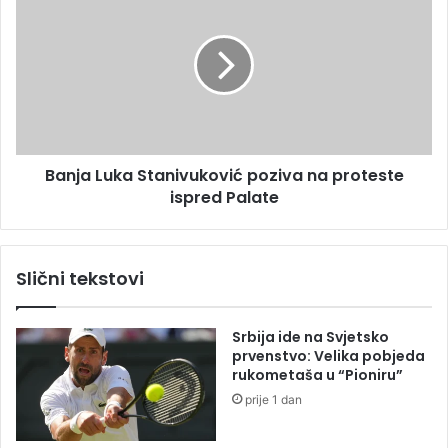
v
a
l
n
j
j
a
a
n
L
i
u
n
k
B
a
i
Banja Luka Stanivuković poziva na proteste
S
H
ispred Palate
t
l
a
a
n
ž
i
Slični tekstovi
n
v
o
u
p
k
Srbija ide na Svjetsko
r
o
prvenstvo: Velika pobjeda
i
v
rukometaša u “Pioniru”
j
i
prije 1 dan
a
ć
v
p
i
o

──────

**Work to be completed:** Taking each record in turn, retype it exactly and drop any picture.

**Answer space:**
v
a
l
n
j
j
a
a
n
L
i
u
n
k
B
a
i
Banja Luka Stanivuković poziva na proteste
S
H
ispred Palate
t
l
a
a
n
ž
i
Slični tekstovi
n
v
o
u
p
k
Srbija ide na Svjetsko
r
o
prvenstvo: Velika pobjeda
i
v
rukometaša u “Pioniru”
j
i
prije 1 dan
a
ć
v
p
i
o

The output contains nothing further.